Exactly as they appear, transcribe the entries and skip any pictures.

Collected data
------------------------------
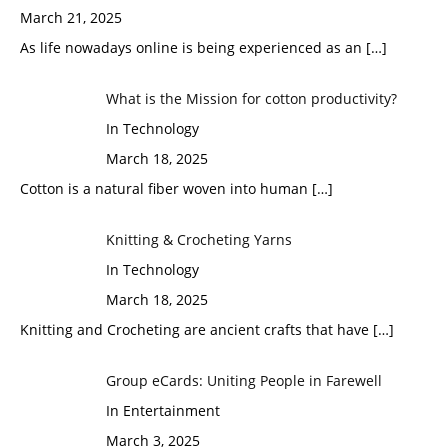
March 21, 2025
As life nowadays online is being experienced as an
[…]
What is the Mission for cotton productivity?
In Technology
March 18, 2025
Cotton is a natural fiber woven into human
[…]
Knitting & Crocheting Yarns
In Technology
March 18, 2025
Knitting and Crocheting are ancient crafts that have
[…]
Group eCards: Uniting People in Farewell
In Entertainment
March 3, 2025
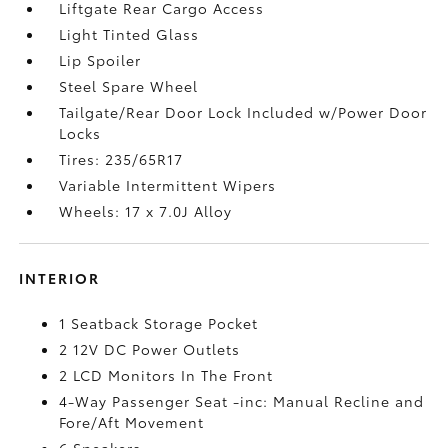
Liftgate Rear Cargo Access
Light Tinted Glass
Lip Spoiler
Steel Spare Wheel
Tailgate/Rear Door Lock Included w/Power Door
Locks
Tires: 235/65R17
Variable Intermittent Wipers
Wheels: 17 x 7.0J Alloy
INTERIOR
1 Seatback Storage Pocket
2 12V DC Power Outlets
2 LCD Monitors In The Front
4-Way Passenger Seat -inc: Manual Recline and
Fore/Aft Movement
6 Speakers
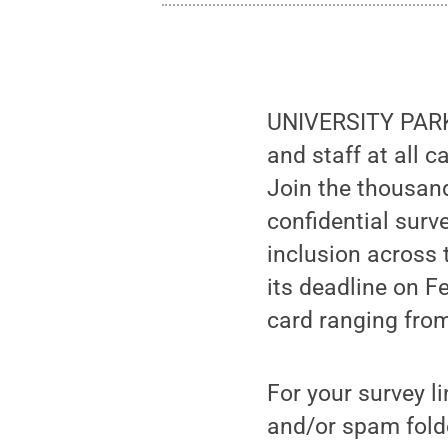
UNIVERSITY PARK, 
and staff at all 
Join the thousand
confidential surv
inclusion across 
its deadline on Fe
card ranging fro
For your survey l
and/or spam fold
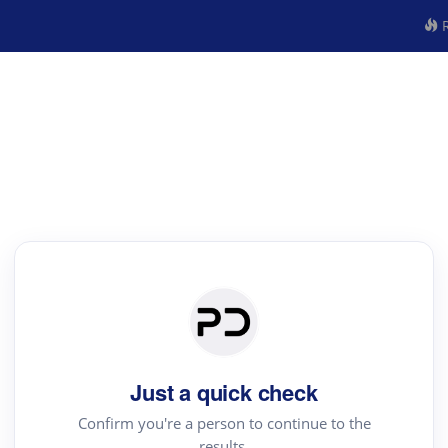
R
Just a quick check
Confirm you're a person to continue to the
results.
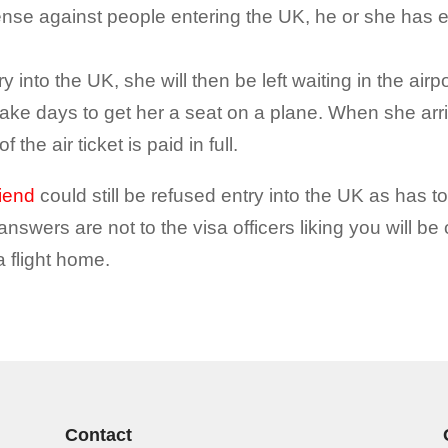
efense against people entering the UK, he or she has e
y into the UK, she will then be left waiting in the airpor
ke days to get her a seat on a plane. When she arri
 the air ticket is paid in full.
riend
could still be refused entry into the UK as has to
e answers are not to the visa officers liking you will be
 a flight home.
Contact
------------------------------
YOUR SOLUTION:
March 21, 2025
As life nowadays online is being experienced as an
[…]
What is the Mission for cotton productivity?
In Technology
March 18, 2025
Cotton is a natural fiber woven into human
[…]
Knitting & Crocheting Yarns
In Technology
March 18, 2025
Knitting and Crocheting are ancient crafts that have
[…]
Group eCards: Uniting People in Farewell
In Entertainment
March 3, 2025
Liftgate Rear Cargo Access
Light Tinted Glass
Lip Spoiler
Steel Spare Wheel
Tailgate/Rear Door Lock Included w/Power Door
Locks
Tires: 235/65R17
Variable Intermittent Wipers
Wheels: 17 x 7.0J Alloy
INTERIOR
1 Seatback Storage Pocket
2 12V DC Power Outlets
2 LCD Monitors In The Front
4-Way Passenger Seat -inc: Manual Recline and
Fore/Aft Movement
6 Speakers
UNIVERSITY PARK, 
and staff at all 
Join the thousand
confidential surv
inclusion across 
its deadline on Fe
card ranging fro
For your survey l
and/or spam fold
R
Just a quick check
Confirm you're a person to continue to the
results.
efense against people entering the UK, he or she has e
y into the UK, she will then be left waiting in the airpor
ke days to get her a seat on a plane. When she arri
 the air ticket is paid in full.
riend
could still be refused entry into the UK as has to
e answers are not to the visa officers liking you will be
 a flight home.
Contact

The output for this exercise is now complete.